Stored items:
▬▬▬

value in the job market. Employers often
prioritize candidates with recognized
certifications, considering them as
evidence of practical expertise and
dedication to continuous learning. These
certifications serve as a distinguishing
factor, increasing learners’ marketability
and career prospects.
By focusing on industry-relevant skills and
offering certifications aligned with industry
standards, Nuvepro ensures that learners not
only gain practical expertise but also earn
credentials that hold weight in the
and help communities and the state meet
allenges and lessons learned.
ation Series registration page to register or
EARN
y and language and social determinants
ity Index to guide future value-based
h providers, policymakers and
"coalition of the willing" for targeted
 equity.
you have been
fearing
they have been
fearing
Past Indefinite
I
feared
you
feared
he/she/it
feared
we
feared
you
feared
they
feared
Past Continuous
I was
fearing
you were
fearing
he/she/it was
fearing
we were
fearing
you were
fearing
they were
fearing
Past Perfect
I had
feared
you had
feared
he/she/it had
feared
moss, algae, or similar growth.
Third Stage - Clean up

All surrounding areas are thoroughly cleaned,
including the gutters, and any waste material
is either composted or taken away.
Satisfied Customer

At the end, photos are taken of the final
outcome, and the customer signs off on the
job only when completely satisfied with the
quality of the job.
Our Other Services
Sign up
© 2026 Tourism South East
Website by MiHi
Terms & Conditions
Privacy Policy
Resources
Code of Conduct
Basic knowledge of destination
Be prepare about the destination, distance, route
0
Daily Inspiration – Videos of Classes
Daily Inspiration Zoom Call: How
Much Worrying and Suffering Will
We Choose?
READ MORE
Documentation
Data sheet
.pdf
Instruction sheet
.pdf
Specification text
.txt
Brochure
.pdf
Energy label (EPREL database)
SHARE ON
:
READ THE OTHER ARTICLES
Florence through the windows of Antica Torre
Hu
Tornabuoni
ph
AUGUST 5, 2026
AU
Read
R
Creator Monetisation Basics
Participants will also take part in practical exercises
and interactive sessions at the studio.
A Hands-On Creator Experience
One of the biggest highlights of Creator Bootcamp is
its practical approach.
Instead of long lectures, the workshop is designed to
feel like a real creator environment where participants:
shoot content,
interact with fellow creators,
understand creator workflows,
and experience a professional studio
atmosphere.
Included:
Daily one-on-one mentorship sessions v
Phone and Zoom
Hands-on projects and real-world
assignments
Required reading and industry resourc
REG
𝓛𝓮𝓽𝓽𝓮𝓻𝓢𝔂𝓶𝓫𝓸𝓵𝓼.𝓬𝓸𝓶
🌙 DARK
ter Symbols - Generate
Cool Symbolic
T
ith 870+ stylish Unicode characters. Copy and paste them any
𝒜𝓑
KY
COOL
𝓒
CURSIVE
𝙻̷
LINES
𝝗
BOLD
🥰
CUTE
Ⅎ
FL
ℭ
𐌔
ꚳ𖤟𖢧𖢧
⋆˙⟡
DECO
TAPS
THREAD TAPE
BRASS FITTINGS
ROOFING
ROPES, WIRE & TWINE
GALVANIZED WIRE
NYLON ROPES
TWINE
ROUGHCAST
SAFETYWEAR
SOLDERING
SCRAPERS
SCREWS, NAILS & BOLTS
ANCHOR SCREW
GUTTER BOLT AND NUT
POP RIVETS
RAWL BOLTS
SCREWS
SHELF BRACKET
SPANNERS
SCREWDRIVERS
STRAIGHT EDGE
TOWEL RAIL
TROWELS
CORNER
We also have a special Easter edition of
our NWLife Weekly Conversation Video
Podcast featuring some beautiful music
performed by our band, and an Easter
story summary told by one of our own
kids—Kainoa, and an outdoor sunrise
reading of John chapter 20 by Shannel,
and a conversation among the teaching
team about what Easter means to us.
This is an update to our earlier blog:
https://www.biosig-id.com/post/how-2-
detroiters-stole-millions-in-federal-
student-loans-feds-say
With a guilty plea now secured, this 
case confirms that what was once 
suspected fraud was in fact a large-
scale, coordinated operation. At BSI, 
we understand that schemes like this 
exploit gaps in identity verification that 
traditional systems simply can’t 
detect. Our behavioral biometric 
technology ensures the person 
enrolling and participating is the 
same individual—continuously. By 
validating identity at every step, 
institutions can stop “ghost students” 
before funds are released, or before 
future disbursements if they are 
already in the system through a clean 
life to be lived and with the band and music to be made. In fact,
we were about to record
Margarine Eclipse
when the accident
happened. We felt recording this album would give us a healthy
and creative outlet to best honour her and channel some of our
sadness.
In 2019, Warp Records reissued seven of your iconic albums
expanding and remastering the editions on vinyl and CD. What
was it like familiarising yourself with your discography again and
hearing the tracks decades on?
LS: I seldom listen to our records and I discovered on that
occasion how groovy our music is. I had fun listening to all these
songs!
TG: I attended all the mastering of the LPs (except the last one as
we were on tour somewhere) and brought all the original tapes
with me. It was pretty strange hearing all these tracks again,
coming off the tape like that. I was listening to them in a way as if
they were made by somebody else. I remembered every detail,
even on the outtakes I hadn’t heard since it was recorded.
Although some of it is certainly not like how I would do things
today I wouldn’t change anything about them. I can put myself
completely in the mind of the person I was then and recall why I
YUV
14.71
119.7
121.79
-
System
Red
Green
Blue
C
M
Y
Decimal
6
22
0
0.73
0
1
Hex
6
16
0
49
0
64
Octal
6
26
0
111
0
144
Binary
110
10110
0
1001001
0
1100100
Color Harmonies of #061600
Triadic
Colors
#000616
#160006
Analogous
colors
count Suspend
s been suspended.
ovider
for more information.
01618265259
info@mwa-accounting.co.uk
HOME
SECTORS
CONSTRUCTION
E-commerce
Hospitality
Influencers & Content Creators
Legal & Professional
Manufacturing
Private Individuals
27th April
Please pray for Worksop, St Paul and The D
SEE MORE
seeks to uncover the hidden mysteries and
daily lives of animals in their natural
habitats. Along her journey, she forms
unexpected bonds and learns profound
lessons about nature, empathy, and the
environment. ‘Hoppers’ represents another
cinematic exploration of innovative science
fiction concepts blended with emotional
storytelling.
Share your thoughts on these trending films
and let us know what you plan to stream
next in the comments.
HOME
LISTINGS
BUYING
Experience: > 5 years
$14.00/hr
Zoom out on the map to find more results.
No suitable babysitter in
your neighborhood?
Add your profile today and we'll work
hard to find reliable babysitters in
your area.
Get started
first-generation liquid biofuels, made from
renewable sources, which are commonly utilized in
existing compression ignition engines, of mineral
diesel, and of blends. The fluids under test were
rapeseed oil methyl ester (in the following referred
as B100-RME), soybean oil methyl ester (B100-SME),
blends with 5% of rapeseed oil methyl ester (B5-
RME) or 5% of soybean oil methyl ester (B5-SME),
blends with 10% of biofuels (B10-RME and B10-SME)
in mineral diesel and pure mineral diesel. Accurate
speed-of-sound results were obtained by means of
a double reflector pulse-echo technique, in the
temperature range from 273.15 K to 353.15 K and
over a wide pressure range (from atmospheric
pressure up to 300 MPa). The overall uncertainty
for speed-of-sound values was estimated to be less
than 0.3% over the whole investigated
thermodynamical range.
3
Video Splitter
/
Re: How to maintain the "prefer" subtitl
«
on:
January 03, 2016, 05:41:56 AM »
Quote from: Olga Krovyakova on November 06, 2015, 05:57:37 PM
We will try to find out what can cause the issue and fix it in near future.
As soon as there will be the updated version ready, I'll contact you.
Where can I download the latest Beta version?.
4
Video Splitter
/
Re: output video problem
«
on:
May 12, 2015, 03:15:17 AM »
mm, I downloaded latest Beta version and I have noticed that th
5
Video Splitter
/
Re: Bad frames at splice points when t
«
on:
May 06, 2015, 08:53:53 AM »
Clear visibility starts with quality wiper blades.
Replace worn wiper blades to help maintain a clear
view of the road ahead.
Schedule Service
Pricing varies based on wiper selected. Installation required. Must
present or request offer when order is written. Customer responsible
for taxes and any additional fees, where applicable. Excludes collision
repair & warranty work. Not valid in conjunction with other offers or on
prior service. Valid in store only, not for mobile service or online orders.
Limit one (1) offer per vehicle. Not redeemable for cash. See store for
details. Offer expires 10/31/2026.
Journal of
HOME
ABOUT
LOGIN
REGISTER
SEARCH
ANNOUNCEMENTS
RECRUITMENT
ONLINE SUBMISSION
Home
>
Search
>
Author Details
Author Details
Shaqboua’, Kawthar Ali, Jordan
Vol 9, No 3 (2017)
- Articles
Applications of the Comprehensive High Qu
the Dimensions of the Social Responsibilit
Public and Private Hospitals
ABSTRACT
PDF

▬▬▬

▶ Task:
Please transcribe exactly the lines above from the line that has "same individual—continuously. By" up to and including the line that has "happened. We felt"; no other line belongs in the answer.

▶ Exercise answer:
same individual—continuously. By 
validating identity at every step, 
institutions can stop “ghost students” 
before funds are released, or before 
future disbursements if they are 
already in the system through a clean 
life to be lived and with the band and music to be made. In fact,
we were about to record
Margarine Eclipse
when the accident
happened. We felt recording this album would give us a healthy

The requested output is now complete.